Δλ = λ ² / {t (n ± (n ² −sin ² θ))} (2)
In the reflection-type holographic optical element, for example, when λ = 550 nm, t = 10 μm, n = 1.5, and θ = 135 °, Δλ = 11 nm according to the equation (2).

  Generally, when the parameter Q shown in the following formula (3) is a value close to 0, it is regarded as a thin hologram layer, and when it is a value sufficiently larger than 0, it is regarded as a thick hologram layer.

Q = 2πλt / (nΛ ² ) (3)
Here, λ is the wavelength of the incident light beam, t is the thickness of the hologram layer, n is the center refractive index of the hologram layer, and Λ is the interval between the interference fringes formed in the hologram layer. This Λ is calculated by the following formula (4).

Λ = λ / (2sin ((θs−θr) / 2)) (4)
Here, λ is the wavelength of the hologram layer at the time of manufacturing the hologram layer, and θs and θr are the incident angles of the beam bundles at the time of manufacturing the hologram layers s and r, respectively.

  In this way, in a relatively thick hologram layer, a light beam having a wavelength and an incident angle within a certain allowable error range is selectively diffracted, and the other light beam is transmitted without being diffracted. Even light beams emitted from the same light source have different angles of incidence on the reflective holographic optical element 42 and are selectively diffracted by the hologram layer 42B.

  The reflective holographic optical element 42 has a green hologram layer produced by exposure of a SHG laser (second harmonic generation laser) having a wavelength of 532 nm. Thereby, in the rear projection display device 100, the image displayed on the screen 5 is displayed in a single green color.

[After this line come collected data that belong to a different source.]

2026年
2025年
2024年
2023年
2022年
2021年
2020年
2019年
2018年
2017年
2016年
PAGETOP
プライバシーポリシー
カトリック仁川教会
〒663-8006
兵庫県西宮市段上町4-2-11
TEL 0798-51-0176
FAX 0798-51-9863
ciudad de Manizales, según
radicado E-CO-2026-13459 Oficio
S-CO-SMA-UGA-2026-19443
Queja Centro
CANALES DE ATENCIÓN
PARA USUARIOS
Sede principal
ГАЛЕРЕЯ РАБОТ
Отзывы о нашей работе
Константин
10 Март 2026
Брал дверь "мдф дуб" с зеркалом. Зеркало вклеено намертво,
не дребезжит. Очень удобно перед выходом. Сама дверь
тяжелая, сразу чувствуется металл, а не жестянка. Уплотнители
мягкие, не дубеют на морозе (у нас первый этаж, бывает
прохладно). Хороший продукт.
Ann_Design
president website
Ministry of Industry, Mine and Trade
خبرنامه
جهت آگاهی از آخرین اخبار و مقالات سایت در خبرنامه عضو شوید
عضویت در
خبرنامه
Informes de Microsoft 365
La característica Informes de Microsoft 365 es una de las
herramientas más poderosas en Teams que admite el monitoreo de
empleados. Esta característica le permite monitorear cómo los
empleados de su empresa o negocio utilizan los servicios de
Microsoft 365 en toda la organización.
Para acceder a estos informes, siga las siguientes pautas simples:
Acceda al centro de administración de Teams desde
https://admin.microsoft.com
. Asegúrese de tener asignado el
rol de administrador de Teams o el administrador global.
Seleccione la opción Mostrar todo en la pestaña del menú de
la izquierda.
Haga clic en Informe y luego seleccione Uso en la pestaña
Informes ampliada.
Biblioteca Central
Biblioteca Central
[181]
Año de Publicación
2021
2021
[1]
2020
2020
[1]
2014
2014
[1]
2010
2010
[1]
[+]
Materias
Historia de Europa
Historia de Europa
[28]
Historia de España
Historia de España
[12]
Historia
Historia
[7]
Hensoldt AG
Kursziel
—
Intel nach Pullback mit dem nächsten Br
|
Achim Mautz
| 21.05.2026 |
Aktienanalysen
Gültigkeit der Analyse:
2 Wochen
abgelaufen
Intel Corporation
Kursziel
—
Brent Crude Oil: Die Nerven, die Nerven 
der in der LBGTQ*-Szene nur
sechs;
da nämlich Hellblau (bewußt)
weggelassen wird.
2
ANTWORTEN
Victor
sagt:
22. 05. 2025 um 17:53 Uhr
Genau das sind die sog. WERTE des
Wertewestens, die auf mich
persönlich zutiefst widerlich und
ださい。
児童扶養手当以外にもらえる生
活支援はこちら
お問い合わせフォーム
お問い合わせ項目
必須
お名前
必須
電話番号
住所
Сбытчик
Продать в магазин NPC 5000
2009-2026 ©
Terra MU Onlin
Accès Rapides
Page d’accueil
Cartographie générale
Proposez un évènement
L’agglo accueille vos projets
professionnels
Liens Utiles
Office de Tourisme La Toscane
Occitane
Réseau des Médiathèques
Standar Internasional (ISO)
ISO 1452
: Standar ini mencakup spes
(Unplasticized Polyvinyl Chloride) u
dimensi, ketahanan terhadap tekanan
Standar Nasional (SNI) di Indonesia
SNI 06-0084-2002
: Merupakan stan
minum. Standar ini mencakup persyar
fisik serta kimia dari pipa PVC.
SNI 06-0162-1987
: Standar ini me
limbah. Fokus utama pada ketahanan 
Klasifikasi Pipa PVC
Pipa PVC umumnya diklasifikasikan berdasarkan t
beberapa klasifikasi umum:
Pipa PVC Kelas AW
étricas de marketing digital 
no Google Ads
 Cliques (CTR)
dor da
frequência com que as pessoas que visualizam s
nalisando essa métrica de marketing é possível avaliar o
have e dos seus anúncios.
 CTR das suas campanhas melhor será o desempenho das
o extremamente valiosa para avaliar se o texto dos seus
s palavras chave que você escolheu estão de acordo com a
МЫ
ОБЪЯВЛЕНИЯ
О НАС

  Since the reflection type hologram optical element 42 has selectivity at the diffraction wavelength, it is desirable that the spectrum of the laser beam emitted from the light source 1 matches the diffraction wavelength of the reflection type holographic optical element 42.

  In the rear projection display device 100, an image displayed on the screen 5 can be displayed by using a reflection type holographic optical element having a hologram layer produced by exposure of a laser of another color and a laser of another color. Can be displayed in other colors.

  In the rear projection display device 100 according to the first embodiment to which the present invention having the above-described configuration is applied, the depth distance behind the screen can be greatly reduced as compared with the conventional rear projection display device. Become.

  Further, in the rear projection display device 100 according to the first embodiment to which the present invention is applied, since various lasers or light emitting diodes are used as the light source 1, it is possible to reproduce extremely high purity colors even on a large screen. it can.

  Further, in the rear projection display device 100 according to the first embodiment to which the present invention is applied, by using various lasers or light emitting diodes for the light source 1, the spot diameter is reduced in the beam bundle section of the emitted light beam ( Spot size = 1 pixel size), and is displayed as one pixel on the screen 5 without using Newton's imaging relationship, so it is clearer than a plasma display, a liquid crystal display, or a conventional projector displaying fixed pixels. The video can be displayed on the large screen 5.

  In addition, the rear projection display device 100 according to the first embodiment to which the present invention is applied uses a reflective holographic optical element for the screen light guide plate 4 so that the angle of the light beam incident on the screen 5 is changed to the screen 5. The viewing angle characteristics of the screen 5 can be made uniform on the screen screen. As a result, the rear projection display device 100 can achieve uniform image quality at any position on the screen 5.

  In the rear projection display device 100 according to the first embodiment to which the present invention is applied, the image displayed on the screen 5 is monochromatic.

  Therefore, as a second embodiment to which the present invention is applied, a rear projection display device capable of displaying an image on the screen 5 in full color is applied.

  The rear projection display device according to the second embodiment to which the present invention is applied has a screen provided with a reflective holographic optical element 421 having a hologram layer 421B that is multiple-exposed with RGB three-color lasers as shown in FIG. By using the light guide plate 40 and a laser light source that emits a laser beam including an RGB spectrum, a full color display of an image on the screen 5 is possible. In addition, about the structure similar to the screen light-guide plate 4 shown in FIG. 3, the same code | symbol is attached | subjected and detailed description is abbreviate | omitted.

  FIG. 5 is a view showing the exposure apparatus 10 for performing multiple exposure of the hologram layer 421B in the reflective holographic optical element 421. As shown in FIG.

  In the exposure apparatus 10, a red laser emitted from a red laser (Kr laser, wavelength 647 n) light source 111 is divided by a variable beam splitter 114, one of which is reflected by a dichroic mirror 115 and a mirror 116, and passes through a modulation element 117 to be a hologram. One surface of the layer 421B is irradiated as reference light. The red laser beam is reflected by the mirror 118, the dichroic mirror 119, and the mirror 120, and is irradiated as object light on the other surface of the hologram layer 421B through the modulation element 121 and the aspherical non-rotationally symmetric wavefront generating optical system 122. .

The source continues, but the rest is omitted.